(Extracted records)
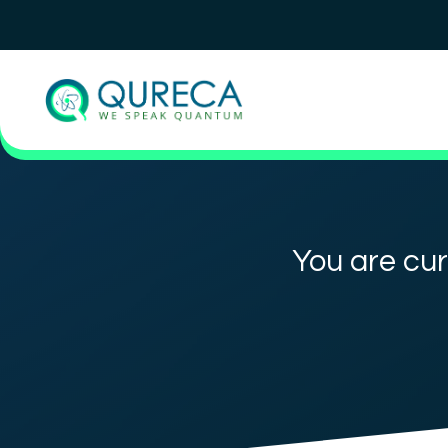
You are cur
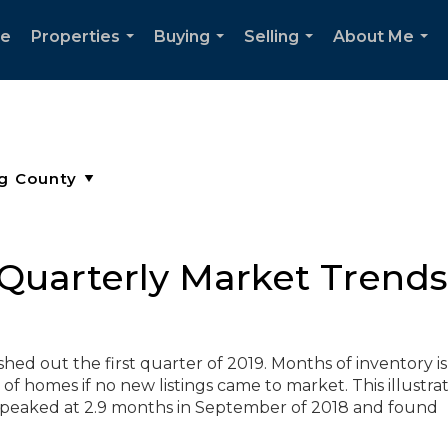
e
Properties
Buying
Selling
About Me
...
...
...
...
Quarterly Market Trends 
hed out the first quarter of 2019. Months of inventory is
of homes if no new listings came to market. This illustra
eaked at 2.9 months in September of 2018 and found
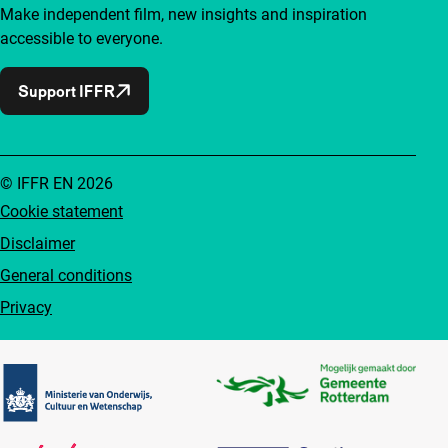
Make independent film, new insights and inspiration
accessible to everyone.
Support IFFR
© IFFR EN 2026
Cookie statement
Disclaimer
General conditions
Privacy
Partners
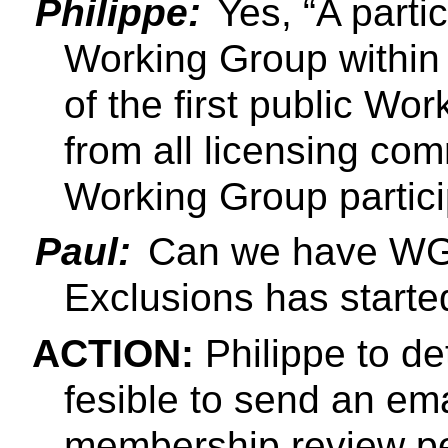
Philippe:
Yes,
A parti
Working Group within 
of the first public Wo
from all licensing com
Working Group partici
Paul:
Can we have WG n
Exclusions has starte
ACTION:
Philippe to de
fesible to send an ema
membership review pe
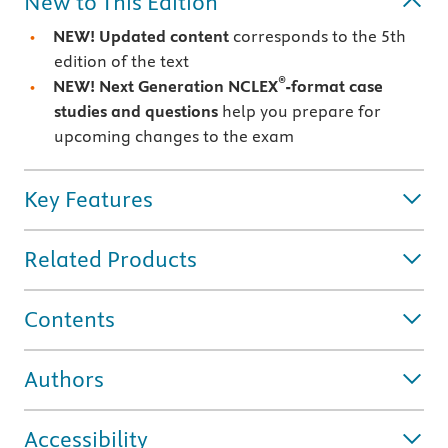
New to This Edition
NEW! Updated content
corresponds to the 5th
edition of the text
®
NEW! Next Generation NCLEX
-format case
studies and questions
help you prepare for
upcoming changes to the exam
Key Features
Related Products
Contents
Authors
Accessibility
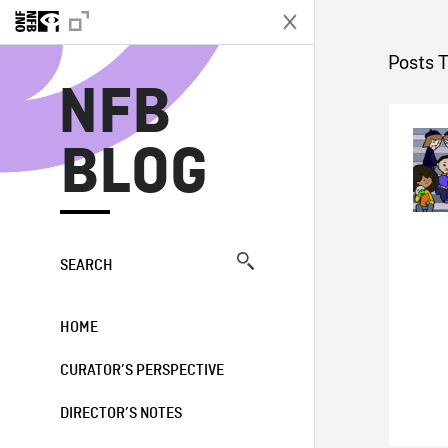
N
Posts 
NFB
BLOG
SEARCH
HOME
CURATOR’S PERSPECTIVE
DIRECTOR’S NOTES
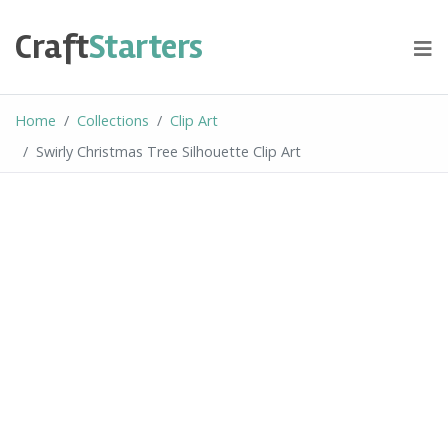
Skip
to
Craft
Starters
content
Home
Collections
Clip Art
Swirly Christmas Tree Silhouette Clip Art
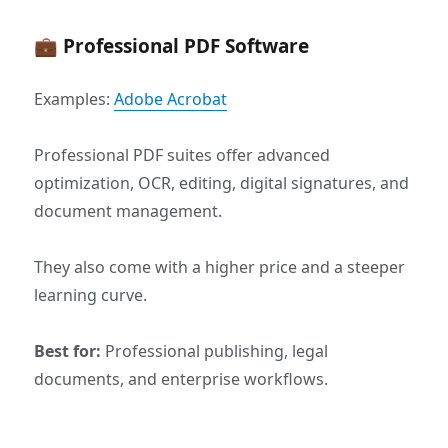
💼 Professional PDF Software
Examples:
Adobe Acrobat
Professional PDF suites offer advanced
optimization, OCR, editing, digital signatures, and
document management.
They also come with a higher price and a steeper
learning curve.
Best for:
Professional publishing, legal
documents, and enterprise workflows.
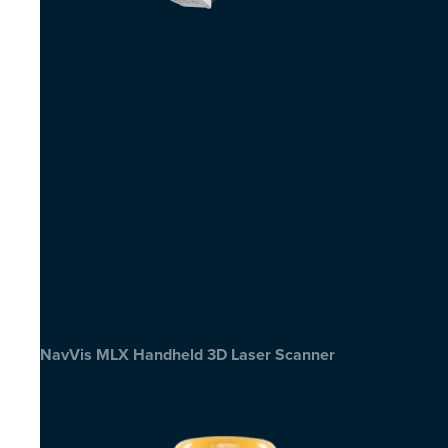
NavVis MLX Handheld 3D Laser Scanner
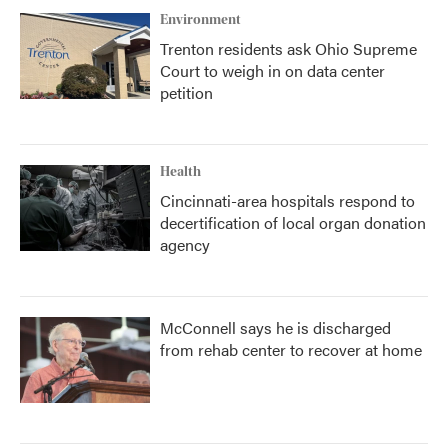
Environment
Trenton residents ask Ohio Supreme
Court to weigh in on data center
petition
Health
Cincinnati-area hospitals respond to
decertification of local organ donation
agency
McConnell says he is discharged
from rehab center to recover at home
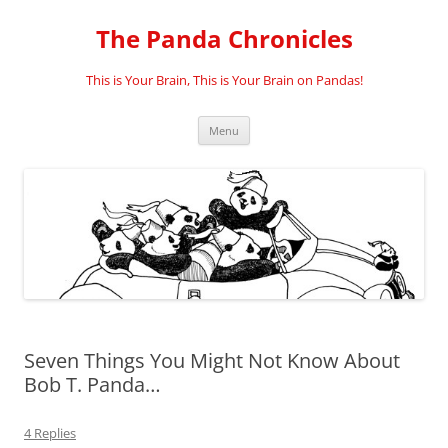
Skip
to
The Panda Chronicles
content
This is Your Brain, This is Your Brain on Pandas!
Menu
Seven Things You Might Not Know About
Bob T. Panda…
4 Replies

▶ **EXERCISE DIRECTIONS**: Pictures are to be left out; otherwise, retype exactly the lines from the first line of the data through the line containing "Philippe to de".

▶ **TASK ANSWER**:
You are cur
e
Properties
Buying
Selling
About Me
...
...
...
...
Quarterly Market Trends 
hed out the first quarter of 2019. Months of inventory is
of homes if no new listings came to market. This illustra
eaked at 2.9 months in September of 2018 and found
Make independent film, new insights and inspiration
accessible to everyone.
Support IFFR
© IFFR EN 2026
Cookie statement
Disclaimer
General conditions
Privacy
Partners
Philippe:
Yes,
A parti
Working Group within 
of the first public Wo
from all licensing com
Working Group partici
Paul:
Can we have WG n
Exclusions has starte
ACTION:
Philippe to de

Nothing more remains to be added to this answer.